MATERIAL TO PROCESS
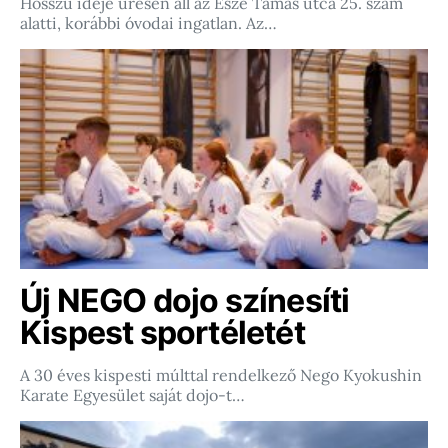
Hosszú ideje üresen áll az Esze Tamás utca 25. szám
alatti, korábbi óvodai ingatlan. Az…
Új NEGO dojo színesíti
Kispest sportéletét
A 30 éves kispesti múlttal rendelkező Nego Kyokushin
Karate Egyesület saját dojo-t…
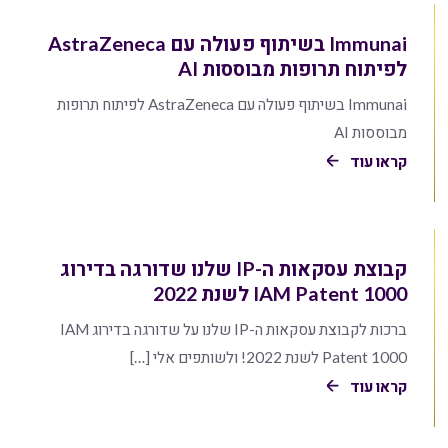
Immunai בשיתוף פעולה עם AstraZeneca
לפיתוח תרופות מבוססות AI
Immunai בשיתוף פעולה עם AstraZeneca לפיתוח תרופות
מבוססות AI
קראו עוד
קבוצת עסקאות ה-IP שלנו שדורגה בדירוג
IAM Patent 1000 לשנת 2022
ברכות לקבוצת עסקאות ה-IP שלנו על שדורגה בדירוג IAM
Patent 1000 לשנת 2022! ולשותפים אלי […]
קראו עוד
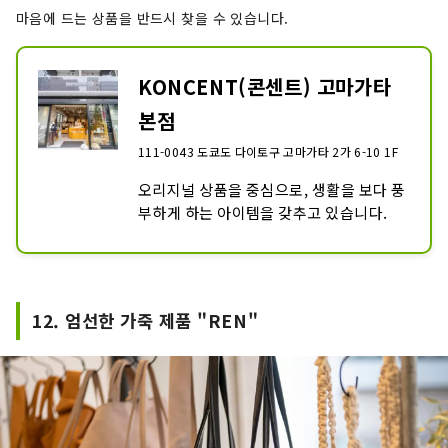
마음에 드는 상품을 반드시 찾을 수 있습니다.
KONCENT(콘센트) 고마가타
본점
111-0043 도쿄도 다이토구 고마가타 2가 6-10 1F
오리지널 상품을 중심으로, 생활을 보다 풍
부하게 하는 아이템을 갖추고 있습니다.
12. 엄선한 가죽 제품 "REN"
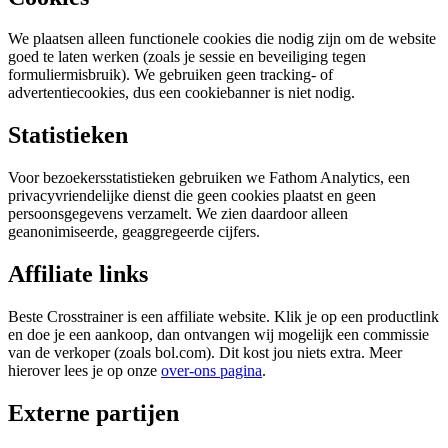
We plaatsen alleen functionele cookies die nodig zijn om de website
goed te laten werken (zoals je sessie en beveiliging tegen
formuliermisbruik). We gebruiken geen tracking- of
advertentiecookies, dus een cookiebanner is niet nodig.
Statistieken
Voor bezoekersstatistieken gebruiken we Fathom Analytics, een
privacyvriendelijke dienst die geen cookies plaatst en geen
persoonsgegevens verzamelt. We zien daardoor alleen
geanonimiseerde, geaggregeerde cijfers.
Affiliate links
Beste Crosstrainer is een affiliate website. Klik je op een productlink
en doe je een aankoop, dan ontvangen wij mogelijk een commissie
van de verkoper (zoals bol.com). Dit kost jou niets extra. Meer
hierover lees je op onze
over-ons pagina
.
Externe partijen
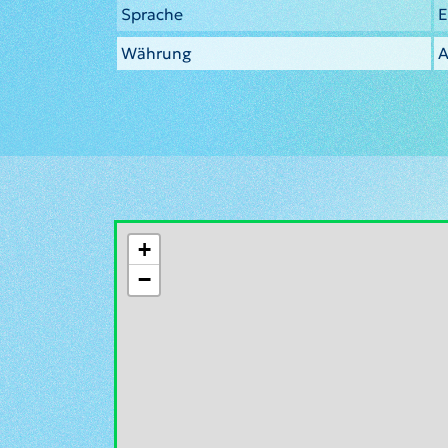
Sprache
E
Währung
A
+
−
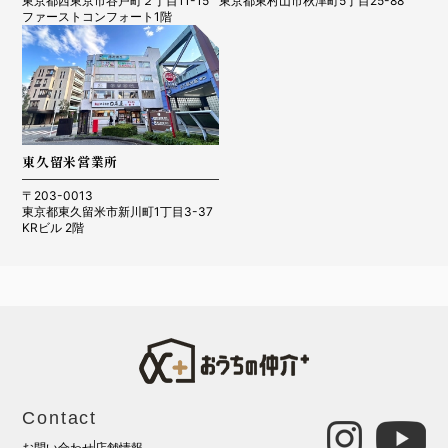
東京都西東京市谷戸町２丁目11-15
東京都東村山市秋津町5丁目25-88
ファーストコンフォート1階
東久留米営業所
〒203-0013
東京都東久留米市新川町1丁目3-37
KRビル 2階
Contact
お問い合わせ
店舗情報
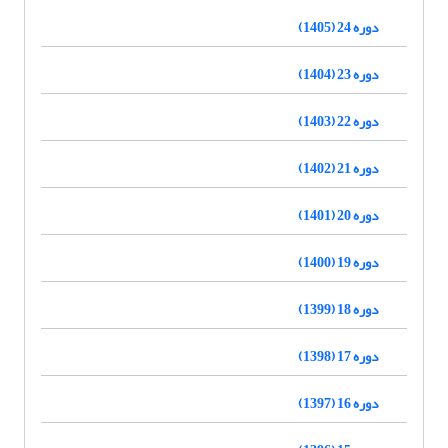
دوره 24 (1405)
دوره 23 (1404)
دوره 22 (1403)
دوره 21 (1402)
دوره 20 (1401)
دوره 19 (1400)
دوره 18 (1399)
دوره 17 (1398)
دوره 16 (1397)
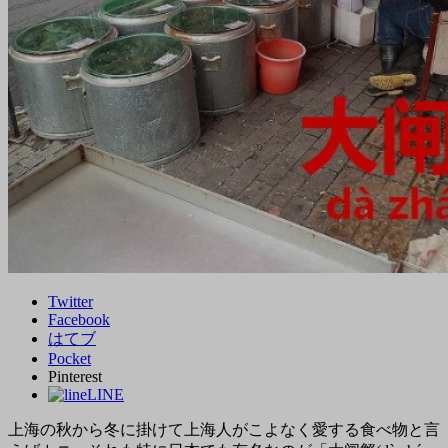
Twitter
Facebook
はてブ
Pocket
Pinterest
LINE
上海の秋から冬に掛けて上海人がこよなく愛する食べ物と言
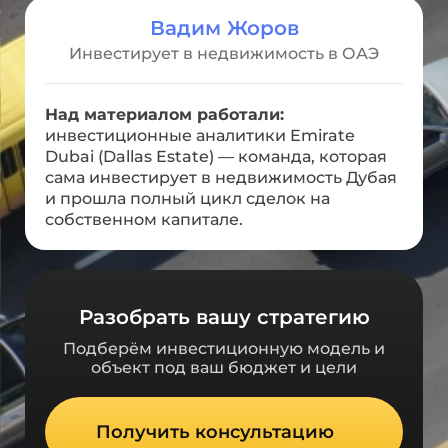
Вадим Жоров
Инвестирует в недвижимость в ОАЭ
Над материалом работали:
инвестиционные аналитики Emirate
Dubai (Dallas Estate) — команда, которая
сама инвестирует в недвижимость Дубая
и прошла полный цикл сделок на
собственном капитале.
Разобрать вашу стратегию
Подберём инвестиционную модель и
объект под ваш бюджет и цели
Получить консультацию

TASK TO COMPLETE
Pictures are not part of the copy. Output only the lines from the one with "دوره 16 (1397)" through the final line of the records, exactly as given.

FINISHED EXERCISE
دوره 16 (1397)
Twitter
Facebook
はてブ
Pocket
Pinterest
LINE
上海の秋から冬に掛けて上海人がこよなく愛する食べ物と言
Вадим Жоров
Инвестирует в недвижимость в ОАЭ
Над материалом работали:
инвестиционные аналитики Emirate
Dubai (Dallas Estate) — команда, которая
сама инвестирует в недвижимость Дубая
и прошла полный цикл сделок на
собственном капитале.
Разобрать вашу стратегию
Подберём инвестиционную модель и
объект под ваш бюджет и цели
Получить консультацию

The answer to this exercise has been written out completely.